Los años noventa nos han situado ante un proceso de globalización «desgobernada», con marcos jurídicos que garantizan sólo umbrales mínimos (a veces muy mínimos) de protección, frente a la inseguridad propia de los distintos mercados. El desgobierno de la globalización, el carácter socialmente excluyente y económicamente concentrador del nuevo modelo de sociedad de mercado, y el carácter ademocrático de las normas e instituciones que regulan la globalización, provocan el rechazo de amplios sectores de la ciudadanía.

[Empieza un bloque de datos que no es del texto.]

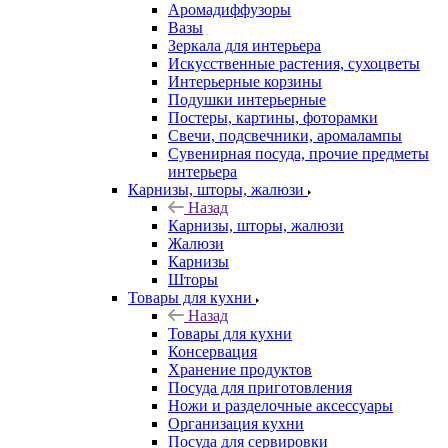
Аромадиффузоры
Вазы
Зеркала для интерьера
Искусственные растения, сухоцветы
Интерьерные корзины
Подушки интерьерные
Постеры, картины, фоторамки
Свечи, подсвечники, аромалампы
Сувенирная посуда, прочие предметы
интерьера
Карнизы, шторы, жалюзи
Назад
Карнизы, шторы, жалюзи
Жалюзи
Карнизы
Шторы
Товары для кухни
Назад
Товары для кухни
Консервация
Хранение продуктов
Посуда для приготовления
Ножи и разделочные аксессуары
Организация кухни
Посуда для сервировки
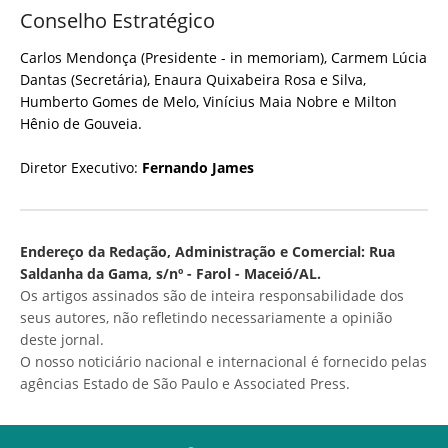
Conselho Estratégico
Carlos Mendonça (Presidente - in memoriam), Carmem Lúcia
Dantas (Secretária), Enaura Quixabeira Rosa e Silva,
Humberto Gomes de Melo, Vinícius Maia Nobre e Milton
Hênio de Gouveia.
Diretor Executivo:
Fernando James
Endereço da Redação, Administração e Comercial: Rua
Saldanha da Gama, s/nº - Farol - Maceió/AL.
Os artigos assinados são de inteira responsabilidade dos
seus autores, não refletindo necessariamente a opinião
deste jornal.
O nosso noticiário nacional e internacional é fornecido pelas
agências Estado de São Paulo e Associated Press.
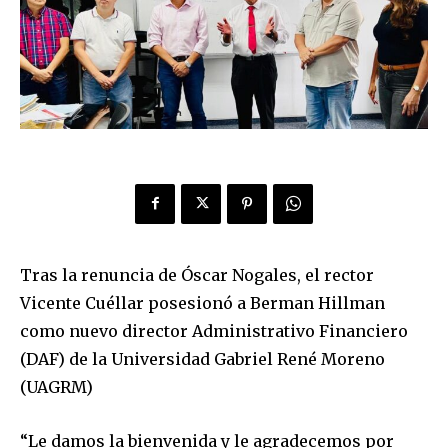
Tras la renuncia de Óscar Nogales, el rector
Vicente Cuéllar posesionó a Berman Hillman
como nuevo director Administrativo Financiero
(DAF) de la Universidad Gabriel René Moreno
(UAGRM)
“Le damos la bienvenida y le agradecemos por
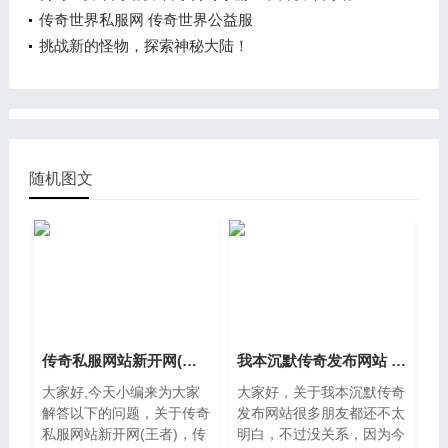
传奇世界私服网 传奇世界公益服
挑战新的怪物，探索神秘大陆！
随机图文
传奇私服网站新开网(王者) 传奇网站sf
我本沉默传奇发布网站 传奇sf电脑版发布网
大家好,今天小编来为大家
大家好，关于我本沉默传奇
解答以下的问题，关于传奇
发布网站很多朋友都还不太
私服网站新开网(王者)，传
明白，不过没关系，因为今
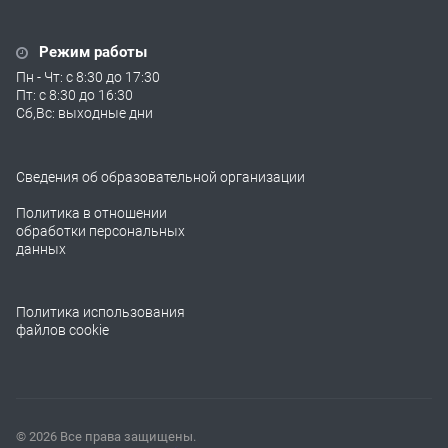
Режим работы
Пн - Чт: с 8:30 до 17:30
Пт: с 8:30 до 16:30
Сб,Вс: выходные дни
Сведения об образовательной организации
Политика в отношении
обработки персональных
данных
Политика использования
файлов cookie
© 2026 Все права защищены.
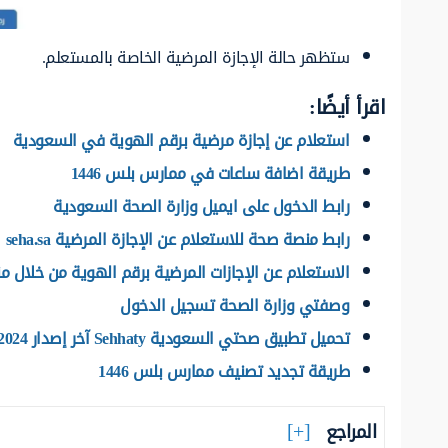
ستظهر حالة الإجازة المرضية الخاصة بالمستعلم.
اقرأ أيضًا:
استعلام عن إجازة مرضية برقم الهوية في السعودية
طريقة اضافة ساعات في ممارس بلس 1446
رابط الدخول على ايميل وزارة الصحة السعودية
رابط منصة صحة للاستعلام عن الإجازة المرضية seha.sa
الاستعلام عن الإجازات المرضية برقم الهوية من خلال 
وصفتي وزارة الصحة تسجيل الدخول
تحميل تطبيق صحتي السعودية Sehhaty آخر إصدار 2024
طريقة تجديد تصنيف ممارس بلس 1446
المراجع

En la búsqueda de nuevas formas más democráticas de participación social, la naturaleza excluyente, concentradora y desinstitucionalizadora del nuevo modelo de sociedad de mercado hace que sea necesario establecer parámetros diferentes que permitan no sólo superar las insuficiencias de la misma, sino más bien crear un nuevo modelo de globalización, esta vez, incluyente.
En este nuevo modelo de globalización será necesario establecer políticas que interrelacionen desarrollo social y económico, y que garanticen modelos incluyentes capaces de gobernar la globalización. Para ello es indispensable crear un nuevo contrato social que regule la relación entre Estado, sociedad y mercado, difundir y acordar reglas claras de aplicación universal que garanticen los beneficios de la globalización al conjunto de la comunidad, y establecer una institucionalidad supranacional coherente que aplique de forma eficaz estas reglas universales. Para ello el Estado debería adquirir un papel preponderante como actor social.